**Stored records**
········

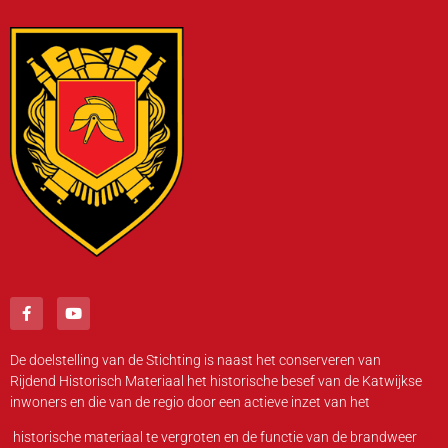
De doelstelling van de Stichting is naast het conserveren van
Rijdend Historisch Materiaal het historische besef van de Katwijkse
inwoners en die van de regio door een actieve inzet van het
historische materiaal te vergroten en de functie van de brandweer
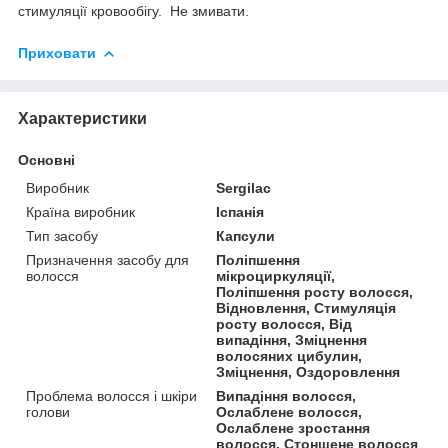
стимуляції кровообігу. Не змивати.
Приховати
Характеристики
Основні
Виробник
Sergilac
Країна виробник
Іспанія
Тип засобу
Капсули
Призначення засобу для
Поліпшення
волосся
мікроциркуляції,
Поліпшення росту волосся,
Відновлення, Стимуляція
росту волосся, Від
випадіння, Зміцнення
волосяних цибулин,
Зміцнення, Оздоровлення
Проблема волосся і шкіри
Випадіння волосся,
голови
Ослаблене волосся,
Ослаблене зростання
волосся, Стоншене волосся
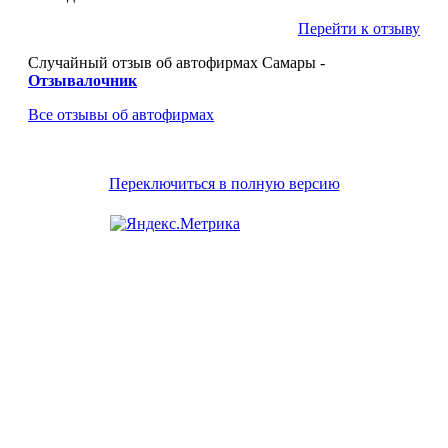
Перейти к отзыву
Случайный отзыв об автофирмах Самары -
Отзывалочник
Все отзывы об автофирмах
Переключиться в полную версию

········

**Instructions for the task**
Where the word "волосся" shows up in a line of the entries above, copy that line.

**Task answer**
волосся
Поліпшення росту волосся,
росту волосся, Від
Проблема волосся і шкіри
Випадіння волосся,
Ослаблене волосся,
волосся, Стоншене волосся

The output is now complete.